Health ministry secretary of state Prak Sophonneary, who attended the launch, encouraged workers to see the huge intrinsic value of breastfeeding for mother and child.
“I appeal to all workers to consider the value of breastfeeding our kids, because we know clearly that you all really want your children to be smart, have a good brain and good health, to be clever, without illness, strong and beautiful. All of these qualities can be achieved by just practising breastfeeding,” she said.
According to the 2022 health surveillance and population report, an estimated 65 per cent of mothers were breastfeeding in 2014, compared to 51 per cent this year.
“There is no study on why there is a huge drop in breastfeeding, but there are several factors, such as 76 per cent of women being formally employed and forced to give up breastfeeding to return to their normal jobs,” Sophonneary said.
She also attributed the decline to a lack of support from family, relatives, employers and relevant institutions, and the prevailing attitude that breastfeeding is solely the responsibility of women.
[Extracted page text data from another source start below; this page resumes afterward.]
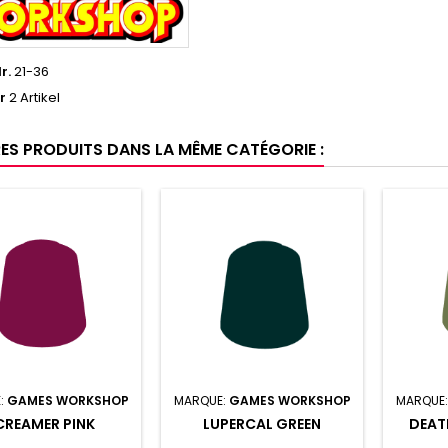
r.
21-36
r
2 Artikel
RES PRODUITS DANS LA MÊME CATÉGORIE :
:
GAMES WORKSHOP
MARQUE:
GAMES WORKSHOP
MARQUE
CREAMER PINK
LUPERCAL GREEN
DEAT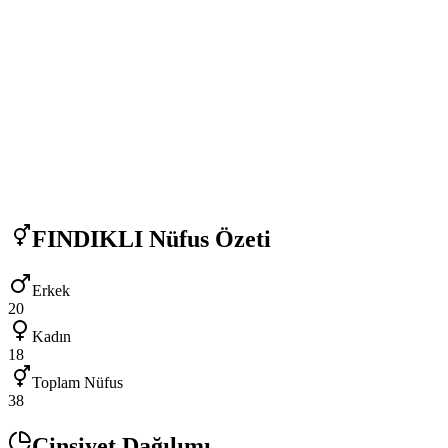
FINDIKLI
Nüfus Özeti
Erkek
20
Kadın
18
Toplam Nüfus
38
Cinsiyet Dağılımı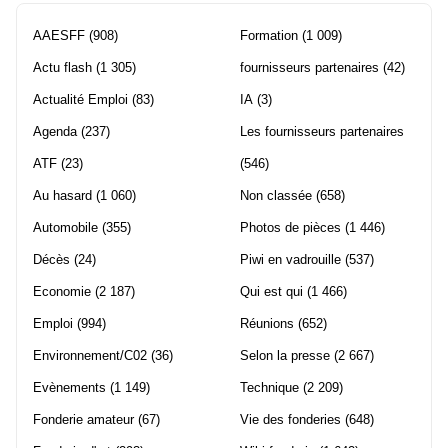
AAESFF
(908)
Formation
(1 009)
Actu flash
(1 305)
fournisseurs partenaires
(42)
Actualité Emploi
(83)
IA
(3)
Agenda
(237)
Les fournisseurs partenaires
ATF
(23)
(546)
Au hasard
(1 060)
Non classée
(658)
Automobile
(355)
Photos de pièces
(1 446)
Décès
(24)
Piwi en vadrouille
(537)
Economie
(2 187)
Qui est qui
(1 466)
Emploi
(994)
Réunions
(652)
Environnement/C02
(36)
Selon la presse
(2 667)
Evènements
(1 149)
Technique
(2 209)
Fonderie amateur
(67)
Vie des fonderies
(648)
She also blamed baby formula advertisements that convey the message that their product is for the modern-age baby, and downplay the merits of breastfeeding.
Helen Keller International deputy country director Hou Kroeun said that nutrition promotion and breastfeeding at factory and manufacturing enterprises provides ample benefits for employees and employers alike, such as reducing spending and work absence as well as increasing productivity.
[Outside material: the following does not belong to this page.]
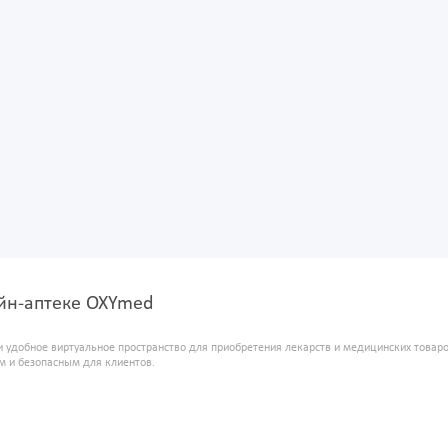
йн-аптеке OXYmed
и удобное виртуальное пространство для приобретения лекарств и медицинских това
м и безопасным для клиентов.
Keme Garment Cambodia representative Charles Li thanked Helen Keller and GIZ-MUSEFO for technical support and the provision of materials needed to set up the lactation rooms at the two factories, as part of a pilot project – “Workplace Nutrition, Infant and Young Child Feeding Support Project”.
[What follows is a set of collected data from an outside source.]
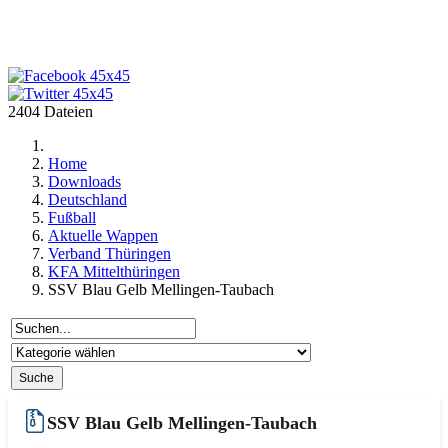
2404 Dateien
Home
Downloads
Deutschland
Fußball
Aktuelle Wappen
Verband Thüringen
KFA Mittelthüringen
SSV Blau Gelb Mellingen-Taubach
SSV Blau Gelb Mellingen-Taubach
He said his factory employs 2,243 workers, 1,883 of them women, and 57 of them pregnant.
Li admitted that his factory previously had lactation facilities, but was underequipped to fulfil the needs of breastfeeding workers. He also claimed that the workers at the time lacked understanding of issues relating to breastfeeding, healthy diets and nutrition.
But since May 2022, a team at the factory worked with Helen Keller International on breastfeeding and nutrition matters, and on setting up the lactation facilities which were completed early this month.
He said the lactation room is well-decorated, and well-stocked with lactation equipment and materials that are up to standards.
“I’m also impressed with how well-decorated the lactation room is, with pictures and attractive flowers that can make mothers feel fresh for breastfeeding, and also with nice tables, convenient chairs, cabinets, IEC [information, education and communication] materials, registration books, boilers, refrigerators, breast pumps, sinks, handwashing soap, and other materials,” Li said.
He added that lactating mothers with children at home could use the room’s breast pumps and store their milk in storage bags to keep in the refrigerator.